During her remarks, Simpson broke down a few duties that make up fiduciary duty to highlight how anti-ESG legislation being put forward and enacted by Republicans actually require financial professionals to violate their duty as fiduciaries. She pointed to three in particular while making her case:
- Duty of Prudence: You need to be awake and pay attention to everything happening.
- Duty of Loyalty: You have to tune out the noise from people to whom you have no fiduciary duty of loyalty.
- Duty of Care: You need to figure out what information is relevant to pricing risk and predicting returns.
Simpson isn’t alone in thinking this. During the event, Ceres CEO Mindy Lubber announced that 270 investors have signed a statement calling on policymakers to protect the freedom to incorporate material environmental, social and governance data into the investment process as fiduciaries.
Ceres, a Boston-based nonprofit that cultivates investor and corporate networks, was founded in 1989 in response to the Exxon Valdez oil spill, and works to integrate the principles of sustainability into capital markets. And it’s had great success. From launching what is now known as the Global Reporting Initiative in 1997 to being a founding partner of Climate Action 100+ in 2017, Ceres has not only been part of the sustainable business movement, it also has been leading it.
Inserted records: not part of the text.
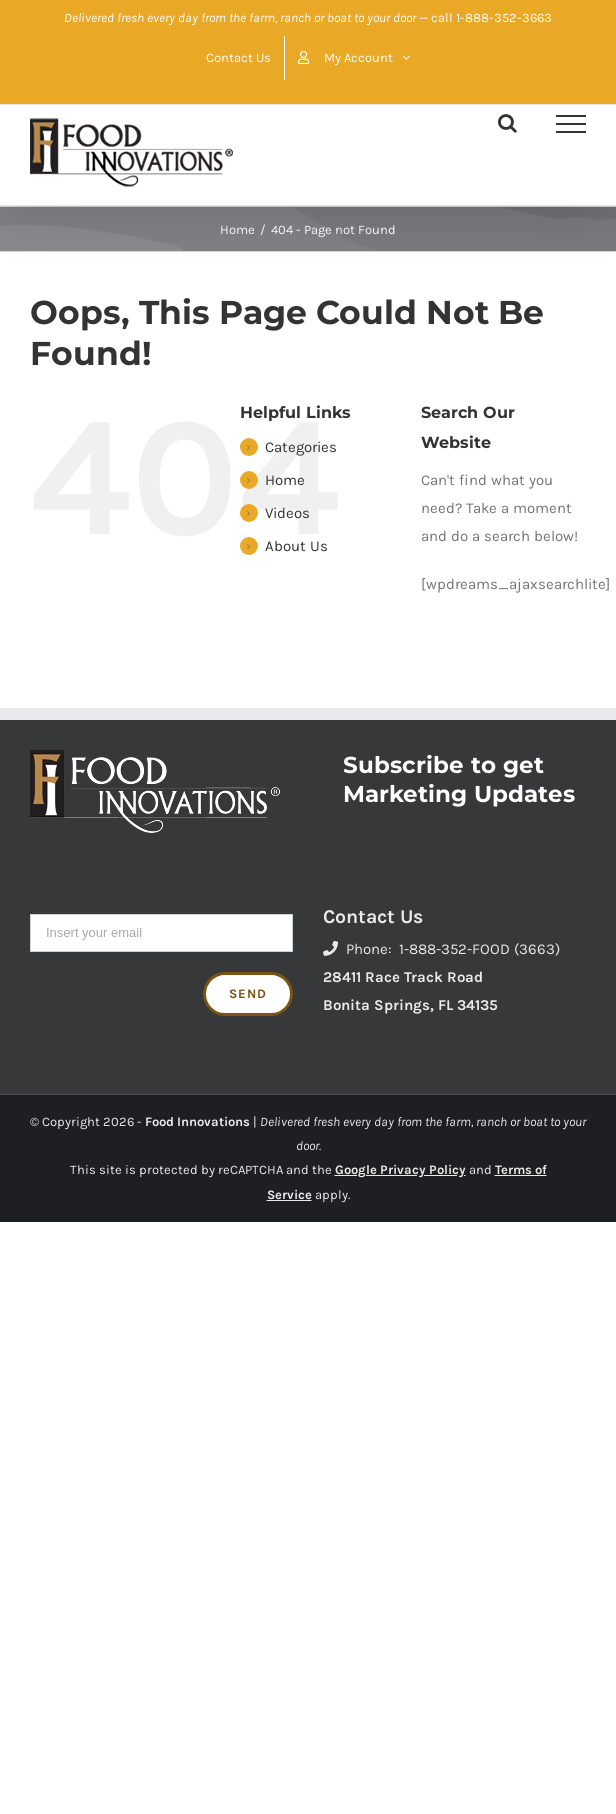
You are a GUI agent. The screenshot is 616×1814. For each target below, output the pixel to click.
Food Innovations (197, 1121)
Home (285, 480)
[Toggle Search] (507, 123)
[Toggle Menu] (571, 124)
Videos (287, 513)
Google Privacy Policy (400, 1169)
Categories (301, 447)
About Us (296, 546)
The more than 220 members of the Ceres Investor Network, which work together to advance sustainable investment practices, engage corporations and advocate for policy solutions, oversee more than $60 trillion in assets —roughly twice as much as the total market cap of all of the companies in the S&P 500.
How has Ceres convinced the world’s investors to join them in driving the sustainability transformation of capital markets?
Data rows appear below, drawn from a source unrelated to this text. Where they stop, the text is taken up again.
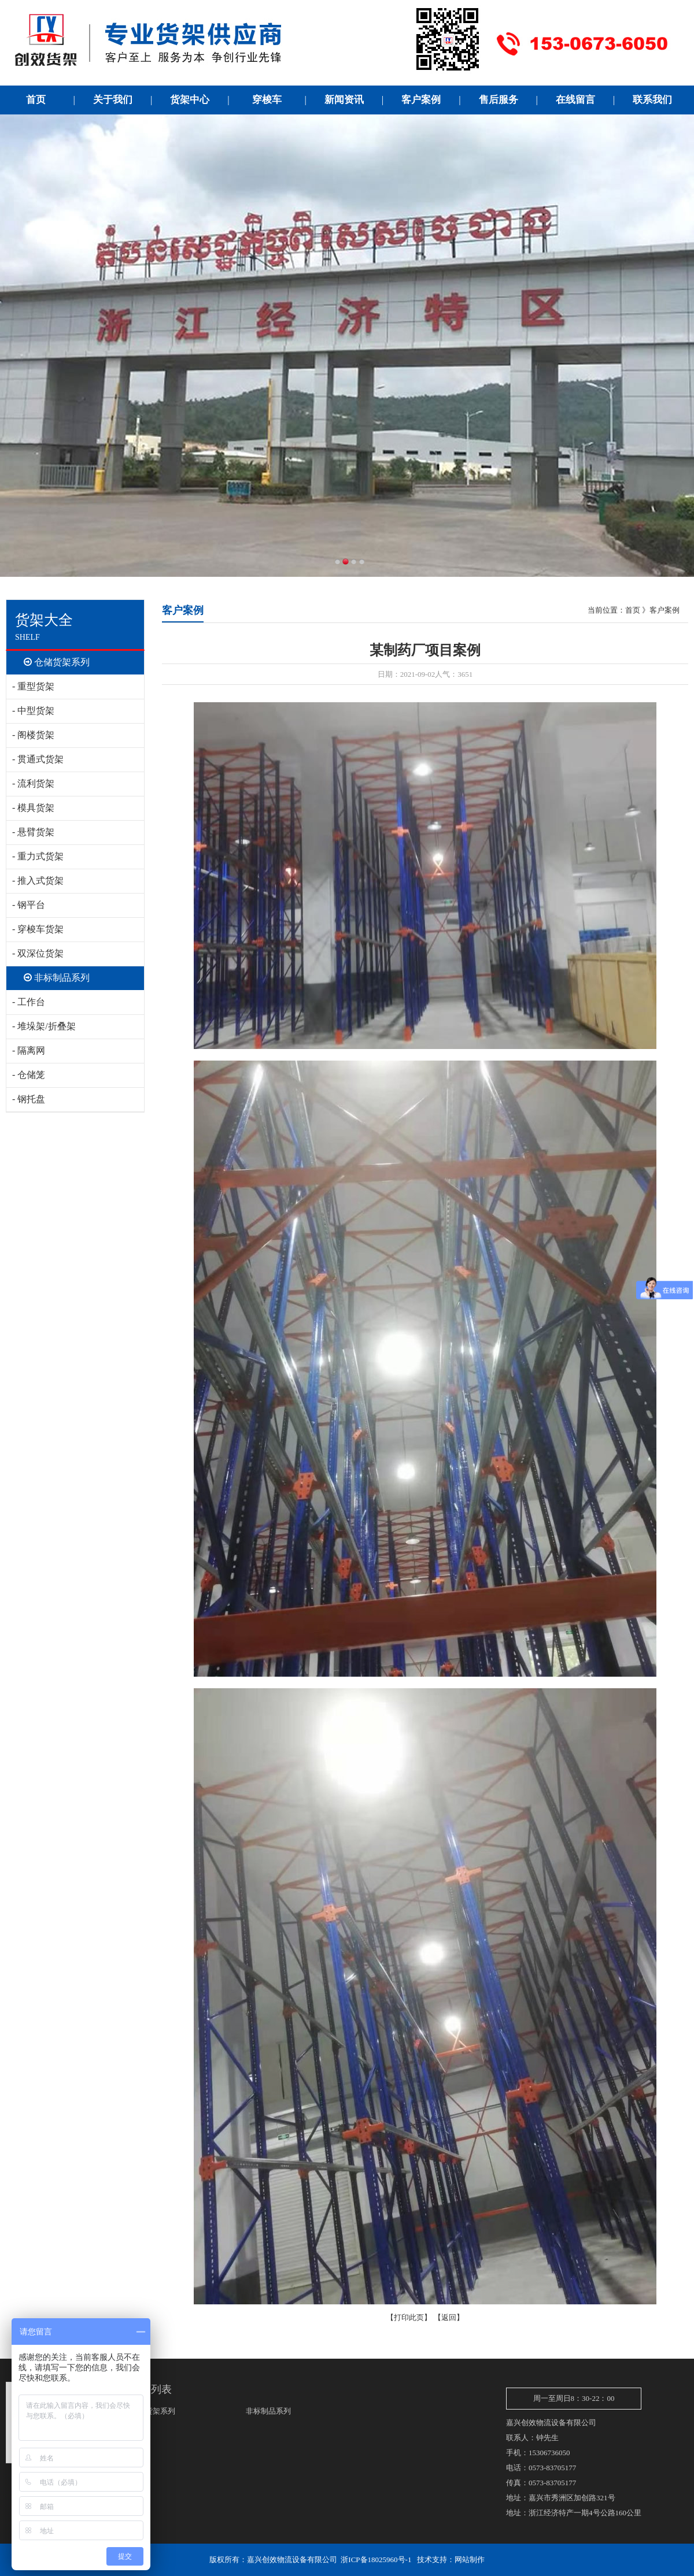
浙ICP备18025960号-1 (376, 2559)
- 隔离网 (28, 1050)
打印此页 (409, 2317)
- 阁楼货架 (33, 735)
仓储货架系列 (57, 662)
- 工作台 (28, 1002)
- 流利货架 (33, 783)
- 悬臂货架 (33, 832)
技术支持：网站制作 (451, 2559)
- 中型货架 (33, 711)
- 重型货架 (33, 686)
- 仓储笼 (28, 1075)
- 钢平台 (28, 905)
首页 (632, 610)
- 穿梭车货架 (38, 929)
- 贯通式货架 (38, 759)
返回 (448, 2317)
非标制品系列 (57, 978)
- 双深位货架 (38, 953)
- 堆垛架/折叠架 (44, 1026)
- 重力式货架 (38, 856)
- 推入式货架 (38, 880)
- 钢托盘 (28, 1099)
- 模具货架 (33, 808)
The same way most projects get approved in the investment world: It made the business case for sustainability.
Ceres, perhaps most known for its success in establishing "climate risk" as a mainstream investment concept, is doing the same for "water risk."
Indeed, the Ceres Global conference overlapped with events across New York related to the United Nations 2023 Water Conference — its first water conference in nearly half a century.
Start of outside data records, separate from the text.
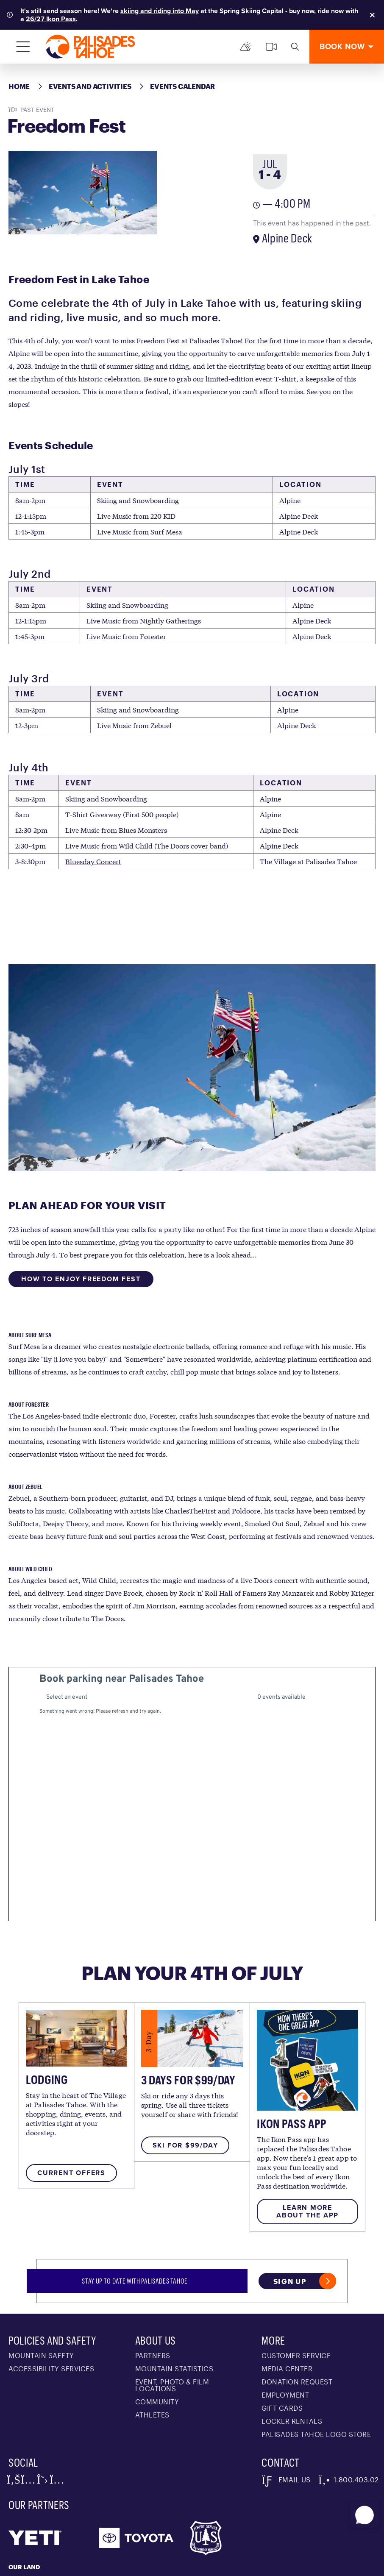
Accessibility (278, 2565)
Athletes (152, 2334)
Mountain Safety (41, 2274)
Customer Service (296, 2274)
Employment (285, 2314)
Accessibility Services (51, 2288)
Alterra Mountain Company (31, 2565)
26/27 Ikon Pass (51, 19)
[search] (295, 46)
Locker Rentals (292, 2340)
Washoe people (205, 2497)
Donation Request (297, 2301)
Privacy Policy (84, 2564)
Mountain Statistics (174, 2288)
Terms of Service (133, 2564)
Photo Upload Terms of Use (208, 2564)
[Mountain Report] (246, 46)
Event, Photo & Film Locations (172, 2304)
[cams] (271, 46)
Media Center (287, 2288)
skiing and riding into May (159, 11)
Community (157, 2321)
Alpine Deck (287, 238)
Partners (152, 2274)
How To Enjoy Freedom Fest (81, 1279)
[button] (363, 2511)
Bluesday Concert (93, 861)
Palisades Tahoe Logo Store (316, 2353)
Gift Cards (282, 2327)
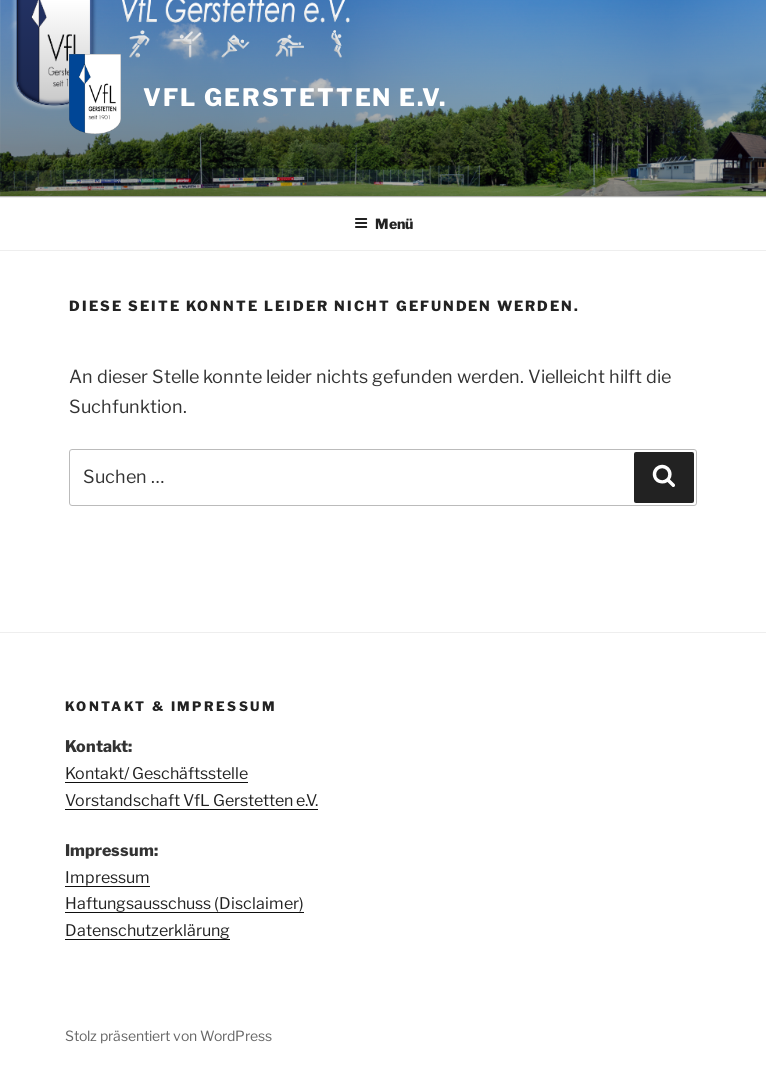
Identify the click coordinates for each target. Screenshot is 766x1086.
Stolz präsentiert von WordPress (168, 1035)
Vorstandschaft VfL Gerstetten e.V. (191, 800)
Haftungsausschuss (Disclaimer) (184, 903)
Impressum (107, 877)
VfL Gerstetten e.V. (294, 97)
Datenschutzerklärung (147, 930)
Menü (383, 223)
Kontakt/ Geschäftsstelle (156, 773)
The need to address water — both shortages and deluges — with specific solutions is palpable. At a co-hosted session during one water event, dubbed "The Business Case for Better Water Management," Paul Reig, founder of water risk strategy firm Bluerisk, and Simpson shared their views on the need for businesses and investors to value water.
Reig, who has advised over 40 of the world’s largest companies, said those that need to make a return on investment (ROI) case for water projects have started asking, "What’s the true value of water?"
Simpson jokingly quoted Benjamin Franklin: "When the well’s dry, we know the worth of water."
Reig recommended organizations perform scenario analysis of action and inaction on water security. Armed with the insights from these exercises, business leaders can conduct a cost-benefit analysis of various water strategies, he said.
It is important to note that while a project may have a negative ROI when supported by just one company, it could have a positive ROI when undertaken by a coalition of companies that share the costs, according to Reig.
I, and all of those at the various water-related events last week, certainly hope to integrate the worth of water into business decision-making well before the wells run dry.